Es ist eine sehr schwierige Frage, ob das Bestellerprinzip in diesem speziellen Fall wirklich sinnvoll ist, da es viele Hauskäufer vom Kauf abhält. Sie können oft nur bis zu einem bestimmten maximalen Preis in den Kauf eines Hauses einsteigen. Kommen dann aber noch Kosten von einigen Zehntausend Euro hinzu, müssen viele ernsthaft Kaufwillige wieder aussteigen. Auch und weil dann die Banken nicht mehr mitspielen, die nur bis zu einem Betrag X bereit sind, einen Hauskredit zu vergeben.

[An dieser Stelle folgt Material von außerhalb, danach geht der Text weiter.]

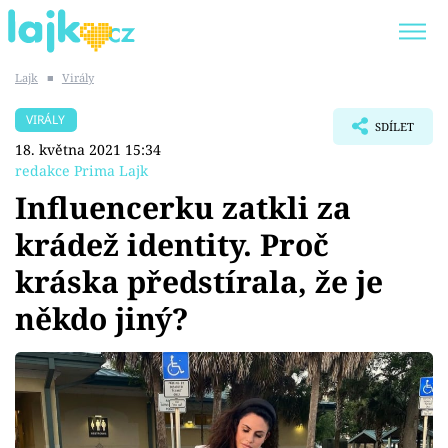
Lajk
■
Virály
Trendy:
KARLOS VÉMOLA
ONLYFANS
VIRÁLY
SDÍLET
SHOPAHOLICADEL
CLASH OF THE STARS
18. května 2021 15:34
redakce Prima Lajk
Influencerku zatkli za
krádež identity. Proč
Témata
kráska předstírala, že je
Showbyznys
někdo jiný?
Youtubeři
Virály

Wie immer liegt die Lösung vielleicht genau dazwischen. Natürlich kann und soll der den Auftrag bezahlen, der ihn auch erteilt. Aber es ist auch legitim, dass der, der diese Rechnung zahlt, versuchen wird, diese Kosten auf die andere Partei, hier der Käufer der Immobilie umzulegen. Eine Hälftung dieser Kosten wäre ein Kompromiss für Käufer und Verkäufer, der beide Seiten zwar schmerzt, aber doch verkraftbar sein sollte.